_Dataset content_.
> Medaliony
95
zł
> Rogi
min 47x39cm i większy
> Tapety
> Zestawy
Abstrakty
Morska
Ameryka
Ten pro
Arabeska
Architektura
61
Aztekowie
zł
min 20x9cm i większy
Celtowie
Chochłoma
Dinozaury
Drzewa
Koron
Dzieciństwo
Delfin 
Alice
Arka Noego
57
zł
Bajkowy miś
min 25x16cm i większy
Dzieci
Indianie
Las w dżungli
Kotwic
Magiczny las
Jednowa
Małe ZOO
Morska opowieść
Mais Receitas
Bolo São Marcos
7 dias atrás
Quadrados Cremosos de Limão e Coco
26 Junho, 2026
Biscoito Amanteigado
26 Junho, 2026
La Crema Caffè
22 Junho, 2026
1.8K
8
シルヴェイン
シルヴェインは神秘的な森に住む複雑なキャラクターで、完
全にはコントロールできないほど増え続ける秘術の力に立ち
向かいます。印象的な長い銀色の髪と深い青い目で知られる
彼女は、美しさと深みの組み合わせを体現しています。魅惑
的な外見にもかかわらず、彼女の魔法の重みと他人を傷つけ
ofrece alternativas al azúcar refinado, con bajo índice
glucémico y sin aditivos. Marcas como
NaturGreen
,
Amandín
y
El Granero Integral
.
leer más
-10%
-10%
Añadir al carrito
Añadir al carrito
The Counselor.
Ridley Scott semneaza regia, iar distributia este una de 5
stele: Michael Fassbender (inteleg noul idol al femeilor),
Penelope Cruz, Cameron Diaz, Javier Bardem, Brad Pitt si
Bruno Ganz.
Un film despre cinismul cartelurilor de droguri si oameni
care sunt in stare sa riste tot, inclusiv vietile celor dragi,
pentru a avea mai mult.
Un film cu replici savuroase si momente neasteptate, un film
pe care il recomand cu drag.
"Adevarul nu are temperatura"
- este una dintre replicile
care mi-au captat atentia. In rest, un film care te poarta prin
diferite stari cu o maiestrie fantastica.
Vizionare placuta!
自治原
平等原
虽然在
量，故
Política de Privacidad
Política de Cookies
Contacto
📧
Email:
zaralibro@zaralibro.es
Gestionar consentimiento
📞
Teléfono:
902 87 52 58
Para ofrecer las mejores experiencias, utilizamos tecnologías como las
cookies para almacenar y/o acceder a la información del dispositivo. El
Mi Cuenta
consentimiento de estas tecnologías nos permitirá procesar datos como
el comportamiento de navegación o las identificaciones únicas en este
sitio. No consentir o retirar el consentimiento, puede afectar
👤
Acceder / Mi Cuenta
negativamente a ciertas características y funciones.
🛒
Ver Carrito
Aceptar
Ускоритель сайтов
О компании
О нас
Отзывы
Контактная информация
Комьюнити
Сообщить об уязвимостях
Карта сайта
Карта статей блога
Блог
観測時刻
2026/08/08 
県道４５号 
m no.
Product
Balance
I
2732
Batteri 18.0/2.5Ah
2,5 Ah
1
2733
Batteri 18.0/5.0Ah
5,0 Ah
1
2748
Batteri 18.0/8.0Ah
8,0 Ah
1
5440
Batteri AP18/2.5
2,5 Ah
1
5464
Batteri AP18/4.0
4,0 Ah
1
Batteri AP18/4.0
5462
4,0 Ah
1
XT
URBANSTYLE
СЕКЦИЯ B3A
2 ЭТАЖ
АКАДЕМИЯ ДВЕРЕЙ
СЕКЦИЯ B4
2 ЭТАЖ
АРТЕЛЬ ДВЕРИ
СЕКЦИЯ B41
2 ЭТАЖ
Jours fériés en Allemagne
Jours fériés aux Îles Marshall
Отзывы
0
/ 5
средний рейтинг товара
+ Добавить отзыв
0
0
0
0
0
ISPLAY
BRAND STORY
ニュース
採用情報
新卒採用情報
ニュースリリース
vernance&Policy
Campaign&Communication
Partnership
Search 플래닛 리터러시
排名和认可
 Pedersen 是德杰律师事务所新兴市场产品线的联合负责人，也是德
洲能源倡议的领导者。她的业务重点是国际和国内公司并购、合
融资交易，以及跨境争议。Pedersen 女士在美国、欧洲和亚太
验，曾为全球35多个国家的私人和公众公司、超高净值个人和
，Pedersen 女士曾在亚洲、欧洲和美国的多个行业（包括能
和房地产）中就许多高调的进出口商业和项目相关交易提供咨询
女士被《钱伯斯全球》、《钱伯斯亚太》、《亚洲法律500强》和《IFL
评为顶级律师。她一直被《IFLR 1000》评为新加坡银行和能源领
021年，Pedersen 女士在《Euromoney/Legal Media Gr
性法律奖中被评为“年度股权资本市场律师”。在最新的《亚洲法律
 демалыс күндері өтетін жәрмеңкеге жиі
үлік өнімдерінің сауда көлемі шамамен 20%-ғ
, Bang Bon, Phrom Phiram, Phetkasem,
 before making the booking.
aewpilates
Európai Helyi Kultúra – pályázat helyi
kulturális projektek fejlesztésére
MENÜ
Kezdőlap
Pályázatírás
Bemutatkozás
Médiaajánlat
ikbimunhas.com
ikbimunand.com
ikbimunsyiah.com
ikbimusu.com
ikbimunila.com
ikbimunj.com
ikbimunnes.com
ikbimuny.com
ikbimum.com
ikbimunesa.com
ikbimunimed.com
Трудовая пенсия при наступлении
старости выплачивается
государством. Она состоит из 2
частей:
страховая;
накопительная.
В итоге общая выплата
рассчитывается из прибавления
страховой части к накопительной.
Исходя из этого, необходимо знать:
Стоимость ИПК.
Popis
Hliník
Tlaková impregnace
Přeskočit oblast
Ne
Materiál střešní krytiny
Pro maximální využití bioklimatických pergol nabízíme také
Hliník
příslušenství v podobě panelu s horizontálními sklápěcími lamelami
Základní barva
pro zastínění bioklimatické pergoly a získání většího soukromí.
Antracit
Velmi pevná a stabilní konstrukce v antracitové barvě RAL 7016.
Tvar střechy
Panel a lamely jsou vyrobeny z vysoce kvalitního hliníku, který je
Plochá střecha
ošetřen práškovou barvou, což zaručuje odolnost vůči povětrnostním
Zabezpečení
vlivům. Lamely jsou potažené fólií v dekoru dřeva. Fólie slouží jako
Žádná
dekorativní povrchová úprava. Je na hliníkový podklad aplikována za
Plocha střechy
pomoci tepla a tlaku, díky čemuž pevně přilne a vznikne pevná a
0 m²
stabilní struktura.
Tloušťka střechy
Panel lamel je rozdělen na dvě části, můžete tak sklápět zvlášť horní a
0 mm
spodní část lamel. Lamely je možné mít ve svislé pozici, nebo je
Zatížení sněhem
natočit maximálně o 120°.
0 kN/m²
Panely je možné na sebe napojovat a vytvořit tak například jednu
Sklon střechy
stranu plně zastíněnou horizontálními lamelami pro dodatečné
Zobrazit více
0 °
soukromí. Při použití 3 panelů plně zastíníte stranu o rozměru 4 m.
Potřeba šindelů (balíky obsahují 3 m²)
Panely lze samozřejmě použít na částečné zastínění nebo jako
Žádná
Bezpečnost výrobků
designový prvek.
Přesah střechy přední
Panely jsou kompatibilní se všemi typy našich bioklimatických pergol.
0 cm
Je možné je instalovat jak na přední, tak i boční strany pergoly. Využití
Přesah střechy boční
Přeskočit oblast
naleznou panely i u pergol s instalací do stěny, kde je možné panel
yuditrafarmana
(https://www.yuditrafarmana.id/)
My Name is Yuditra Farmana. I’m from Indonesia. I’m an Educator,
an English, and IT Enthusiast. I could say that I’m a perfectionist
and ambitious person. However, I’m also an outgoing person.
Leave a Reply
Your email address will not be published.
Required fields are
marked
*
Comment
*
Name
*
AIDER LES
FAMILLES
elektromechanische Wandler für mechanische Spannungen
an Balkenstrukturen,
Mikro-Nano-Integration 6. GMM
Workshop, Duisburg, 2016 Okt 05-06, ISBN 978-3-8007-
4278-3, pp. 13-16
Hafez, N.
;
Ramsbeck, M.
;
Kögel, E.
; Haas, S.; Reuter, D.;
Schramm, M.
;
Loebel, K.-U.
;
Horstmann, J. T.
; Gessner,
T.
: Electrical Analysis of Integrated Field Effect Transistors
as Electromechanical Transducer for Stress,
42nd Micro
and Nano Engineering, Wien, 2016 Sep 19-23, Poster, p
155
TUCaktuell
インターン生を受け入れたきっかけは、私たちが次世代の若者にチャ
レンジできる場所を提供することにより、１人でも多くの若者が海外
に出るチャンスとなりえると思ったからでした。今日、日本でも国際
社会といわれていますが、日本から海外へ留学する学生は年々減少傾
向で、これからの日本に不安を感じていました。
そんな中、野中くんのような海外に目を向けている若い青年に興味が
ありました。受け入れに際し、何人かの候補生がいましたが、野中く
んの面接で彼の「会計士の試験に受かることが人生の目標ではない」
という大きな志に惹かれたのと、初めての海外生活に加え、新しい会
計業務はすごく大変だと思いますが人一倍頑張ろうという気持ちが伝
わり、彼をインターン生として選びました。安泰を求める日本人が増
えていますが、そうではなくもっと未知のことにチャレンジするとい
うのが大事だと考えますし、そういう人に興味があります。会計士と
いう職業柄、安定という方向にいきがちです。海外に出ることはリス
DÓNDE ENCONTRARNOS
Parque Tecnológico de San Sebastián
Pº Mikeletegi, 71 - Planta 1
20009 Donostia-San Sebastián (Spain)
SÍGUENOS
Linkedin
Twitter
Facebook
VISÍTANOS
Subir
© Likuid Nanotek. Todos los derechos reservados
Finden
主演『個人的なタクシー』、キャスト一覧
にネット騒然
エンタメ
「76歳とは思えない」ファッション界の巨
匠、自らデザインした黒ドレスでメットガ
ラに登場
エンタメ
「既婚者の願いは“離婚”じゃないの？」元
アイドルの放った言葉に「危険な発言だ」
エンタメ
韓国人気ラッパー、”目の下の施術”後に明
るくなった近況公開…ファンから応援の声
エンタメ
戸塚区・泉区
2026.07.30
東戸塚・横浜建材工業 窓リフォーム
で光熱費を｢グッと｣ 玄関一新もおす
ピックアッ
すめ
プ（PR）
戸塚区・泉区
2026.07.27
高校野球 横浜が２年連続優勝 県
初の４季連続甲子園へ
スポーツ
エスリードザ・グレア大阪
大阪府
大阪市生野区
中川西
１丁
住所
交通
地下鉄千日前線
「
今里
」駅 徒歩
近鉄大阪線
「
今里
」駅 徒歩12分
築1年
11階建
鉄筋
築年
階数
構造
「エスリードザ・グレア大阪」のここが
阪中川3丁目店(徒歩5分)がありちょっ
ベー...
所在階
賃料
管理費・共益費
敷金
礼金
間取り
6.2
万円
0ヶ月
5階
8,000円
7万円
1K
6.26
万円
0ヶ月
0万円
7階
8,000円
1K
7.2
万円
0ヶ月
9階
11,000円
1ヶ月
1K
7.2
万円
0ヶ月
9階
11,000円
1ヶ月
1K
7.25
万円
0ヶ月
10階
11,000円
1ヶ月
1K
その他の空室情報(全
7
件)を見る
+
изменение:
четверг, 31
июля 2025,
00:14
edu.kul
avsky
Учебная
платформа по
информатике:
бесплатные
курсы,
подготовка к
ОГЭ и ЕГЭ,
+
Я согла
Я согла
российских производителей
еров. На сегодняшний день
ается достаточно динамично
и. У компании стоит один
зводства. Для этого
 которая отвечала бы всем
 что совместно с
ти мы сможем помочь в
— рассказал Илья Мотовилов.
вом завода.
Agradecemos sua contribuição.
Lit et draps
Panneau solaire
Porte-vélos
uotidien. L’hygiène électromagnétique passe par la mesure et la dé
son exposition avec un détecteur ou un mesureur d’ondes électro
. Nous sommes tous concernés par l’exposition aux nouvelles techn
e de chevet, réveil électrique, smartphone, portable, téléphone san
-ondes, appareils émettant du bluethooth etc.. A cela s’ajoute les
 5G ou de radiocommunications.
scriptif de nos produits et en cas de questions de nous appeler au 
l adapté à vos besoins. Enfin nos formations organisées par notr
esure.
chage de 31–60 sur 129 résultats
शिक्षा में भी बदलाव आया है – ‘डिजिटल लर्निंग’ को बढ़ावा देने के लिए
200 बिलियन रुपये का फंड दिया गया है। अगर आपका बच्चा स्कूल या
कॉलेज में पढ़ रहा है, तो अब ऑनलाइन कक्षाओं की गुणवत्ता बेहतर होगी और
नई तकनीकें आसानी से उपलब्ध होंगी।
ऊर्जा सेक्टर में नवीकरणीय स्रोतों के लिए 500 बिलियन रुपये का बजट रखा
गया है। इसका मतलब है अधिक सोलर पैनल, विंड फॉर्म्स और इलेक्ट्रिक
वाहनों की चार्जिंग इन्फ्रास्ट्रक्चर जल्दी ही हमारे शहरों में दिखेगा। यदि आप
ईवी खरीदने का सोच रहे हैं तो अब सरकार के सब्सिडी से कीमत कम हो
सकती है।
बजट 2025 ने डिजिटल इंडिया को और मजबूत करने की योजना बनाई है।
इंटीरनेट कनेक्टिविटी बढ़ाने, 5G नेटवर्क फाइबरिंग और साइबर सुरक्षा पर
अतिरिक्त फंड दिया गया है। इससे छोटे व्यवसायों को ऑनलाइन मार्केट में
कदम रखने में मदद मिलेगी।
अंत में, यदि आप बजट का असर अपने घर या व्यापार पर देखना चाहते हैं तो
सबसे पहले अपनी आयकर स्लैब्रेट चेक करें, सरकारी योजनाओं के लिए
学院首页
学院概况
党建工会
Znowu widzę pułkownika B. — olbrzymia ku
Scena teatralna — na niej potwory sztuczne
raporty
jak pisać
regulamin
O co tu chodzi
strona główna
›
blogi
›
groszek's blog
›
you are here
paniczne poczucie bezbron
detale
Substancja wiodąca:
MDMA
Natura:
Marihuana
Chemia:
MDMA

_Exercise_. Give the number of lines above that hold "střechy", with no other words.

_Answer space_. 6